> **Supplied data**
((

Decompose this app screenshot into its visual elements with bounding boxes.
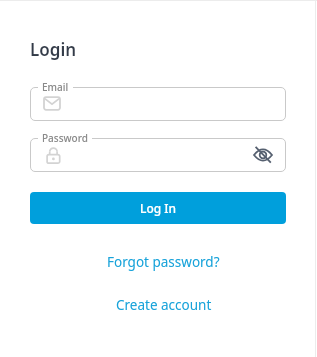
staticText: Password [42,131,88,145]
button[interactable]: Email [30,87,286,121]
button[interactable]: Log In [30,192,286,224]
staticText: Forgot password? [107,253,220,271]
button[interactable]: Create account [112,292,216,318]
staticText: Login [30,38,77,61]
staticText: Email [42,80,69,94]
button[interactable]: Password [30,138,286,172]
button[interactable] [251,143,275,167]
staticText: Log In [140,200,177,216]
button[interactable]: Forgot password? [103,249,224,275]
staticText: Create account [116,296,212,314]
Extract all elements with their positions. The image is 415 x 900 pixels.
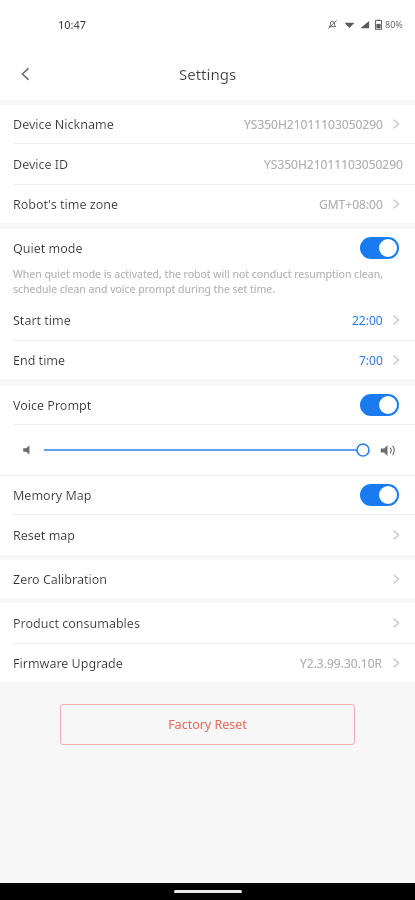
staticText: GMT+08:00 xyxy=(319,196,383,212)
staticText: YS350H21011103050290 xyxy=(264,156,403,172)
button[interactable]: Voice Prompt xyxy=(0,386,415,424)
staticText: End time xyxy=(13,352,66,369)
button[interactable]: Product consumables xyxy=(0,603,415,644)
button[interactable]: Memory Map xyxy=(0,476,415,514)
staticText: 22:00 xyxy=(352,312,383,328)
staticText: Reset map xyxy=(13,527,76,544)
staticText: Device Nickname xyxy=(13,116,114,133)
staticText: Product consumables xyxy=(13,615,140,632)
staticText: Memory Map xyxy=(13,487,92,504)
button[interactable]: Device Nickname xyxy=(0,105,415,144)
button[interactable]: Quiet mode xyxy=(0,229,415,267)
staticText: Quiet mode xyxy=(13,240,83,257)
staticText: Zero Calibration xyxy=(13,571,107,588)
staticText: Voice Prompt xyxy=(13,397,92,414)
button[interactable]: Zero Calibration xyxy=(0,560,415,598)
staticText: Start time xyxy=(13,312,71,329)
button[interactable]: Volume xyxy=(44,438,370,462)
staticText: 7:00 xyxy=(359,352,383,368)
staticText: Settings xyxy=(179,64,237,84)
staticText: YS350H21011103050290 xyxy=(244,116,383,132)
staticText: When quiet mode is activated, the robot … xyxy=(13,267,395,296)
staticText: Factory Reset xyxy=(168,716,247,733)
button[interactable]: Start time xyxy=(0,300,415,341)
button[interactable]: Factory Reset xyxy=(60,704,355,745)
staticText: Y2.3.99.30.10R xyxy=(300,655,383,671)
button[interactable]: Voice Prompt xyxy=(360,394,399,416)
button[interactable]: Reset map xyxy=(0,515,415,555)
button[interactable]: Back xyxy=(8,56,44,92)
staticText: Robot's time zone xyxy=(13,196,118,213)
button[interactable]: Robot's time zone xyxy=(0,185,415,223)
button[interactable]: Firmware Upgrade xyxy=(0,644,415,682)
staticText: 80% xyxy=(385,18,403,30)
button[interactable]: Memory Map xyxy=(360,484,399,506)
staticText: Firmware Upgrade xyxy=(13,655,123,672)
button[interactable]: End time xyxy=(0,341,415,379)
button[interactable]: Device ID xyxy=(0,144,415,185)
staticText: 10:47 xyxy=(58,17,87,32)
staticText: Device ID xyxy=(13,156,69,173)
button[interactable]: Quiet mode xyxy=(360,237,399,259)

))
((

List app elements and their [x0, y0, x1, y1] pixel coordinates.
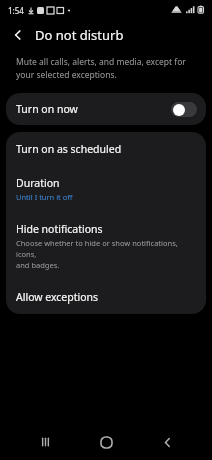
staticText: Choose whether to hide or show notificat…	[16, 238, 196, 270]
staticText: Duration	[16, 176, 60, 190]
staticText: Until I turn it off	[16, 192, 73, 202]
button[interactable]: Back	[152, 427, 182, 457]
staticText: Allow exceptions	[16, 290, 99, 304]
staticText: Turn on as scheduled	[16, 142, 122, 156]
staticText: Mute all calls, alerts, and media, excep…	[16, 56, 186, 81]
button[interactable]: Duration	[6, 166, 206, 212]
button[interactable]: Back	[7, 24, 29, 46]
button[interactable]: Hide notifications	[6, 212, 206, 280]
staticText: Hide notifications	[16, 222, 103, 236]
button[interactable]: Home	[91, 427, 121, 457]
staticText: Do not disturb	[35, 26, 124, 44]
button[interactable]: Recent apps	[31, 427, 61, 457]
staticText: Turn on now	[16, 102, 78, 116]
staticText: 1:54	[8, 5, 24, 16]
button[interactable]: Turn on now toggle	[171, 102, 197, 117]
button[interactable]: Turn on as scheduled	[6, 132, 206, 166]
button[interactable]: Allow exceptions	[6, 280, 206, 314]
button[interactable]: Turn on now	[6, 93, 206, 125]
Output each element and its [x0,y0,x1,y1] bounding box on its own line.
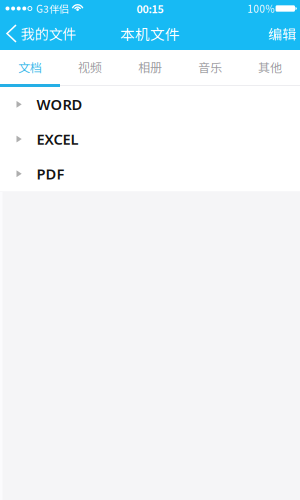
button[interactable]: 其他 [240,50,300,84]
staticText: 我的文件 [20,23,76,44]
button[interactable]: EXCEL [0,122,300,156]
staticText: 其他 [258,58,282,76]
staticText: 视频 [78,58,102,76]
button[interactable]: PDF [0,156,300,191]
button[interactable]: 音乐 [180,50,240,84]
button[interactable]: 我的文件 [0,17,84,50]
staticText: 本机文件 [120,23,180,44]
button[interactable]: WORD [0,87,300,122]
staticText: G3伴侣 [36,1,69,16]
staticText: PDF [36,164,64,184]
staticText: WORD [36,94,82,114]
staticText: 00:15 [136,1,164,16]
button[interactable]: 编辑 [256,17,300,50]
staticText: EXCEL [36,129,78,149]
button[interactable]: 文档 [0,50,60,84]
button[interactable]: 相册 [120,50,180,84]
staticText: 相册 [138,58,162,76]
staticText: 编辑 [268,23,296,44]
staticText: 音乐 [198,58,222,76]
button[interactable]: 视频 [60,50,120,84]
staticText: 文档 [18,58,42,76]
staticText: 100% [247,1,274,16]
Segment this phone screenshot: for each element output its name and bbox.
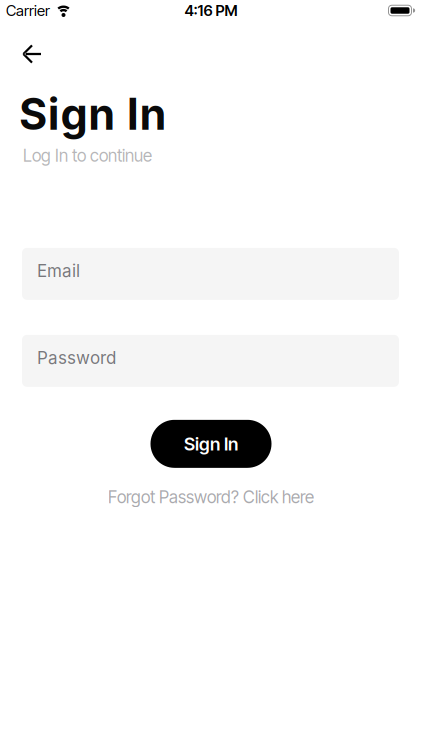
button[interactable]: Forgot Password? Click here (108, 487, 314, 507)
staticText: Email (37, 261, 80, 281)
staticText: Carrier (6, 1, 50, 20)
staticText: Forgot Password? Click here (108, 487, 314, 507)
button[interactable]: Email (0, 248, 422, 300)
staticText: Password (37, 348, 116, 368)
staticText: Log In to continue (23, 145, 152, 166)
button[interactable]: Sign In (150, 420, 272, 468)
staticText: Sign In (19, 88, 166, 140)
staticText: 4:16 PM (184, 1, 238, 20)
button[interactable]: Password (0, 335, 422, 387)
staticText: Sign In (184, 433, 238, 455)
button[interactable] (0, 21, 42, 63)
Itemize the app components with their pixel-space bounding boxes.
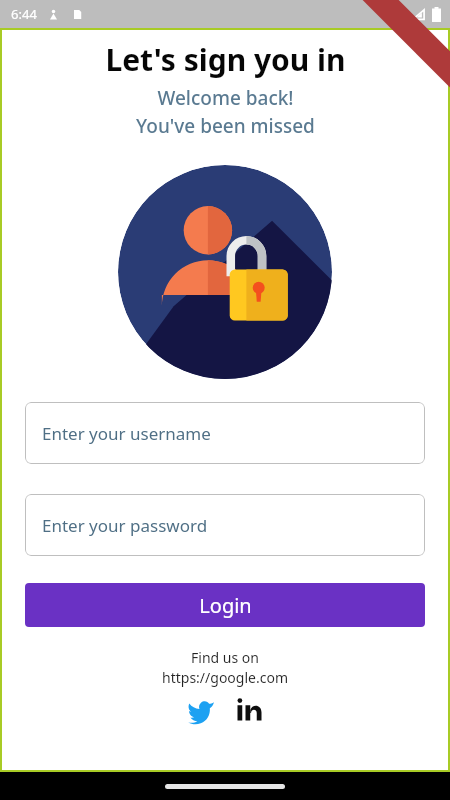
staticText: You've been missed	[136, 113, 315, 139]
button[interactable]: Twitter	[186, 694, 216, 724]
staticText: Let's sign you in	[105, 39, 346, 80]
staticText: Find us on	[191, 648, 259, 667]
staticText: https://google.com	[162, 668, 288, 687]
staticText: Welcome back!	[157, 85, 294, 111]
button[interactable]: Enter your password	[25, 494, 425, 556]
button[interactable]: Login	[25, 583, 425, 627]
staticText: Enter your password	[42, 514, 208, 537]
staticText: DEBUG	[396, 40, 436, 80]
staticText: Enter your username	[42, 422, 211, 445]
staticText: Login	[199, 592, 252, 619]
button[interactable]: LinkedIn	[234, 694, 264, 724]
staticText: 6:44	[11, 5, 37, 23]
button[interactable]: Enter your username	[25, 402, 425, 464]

))

> **Exercise details**
When a line contains the string "Duration", copy it from the records.

> **Answer to this problem**
staticText: Duration	[16, 176, 60, 190]
button[interactable]: Duration	[6, 166, 206, 212]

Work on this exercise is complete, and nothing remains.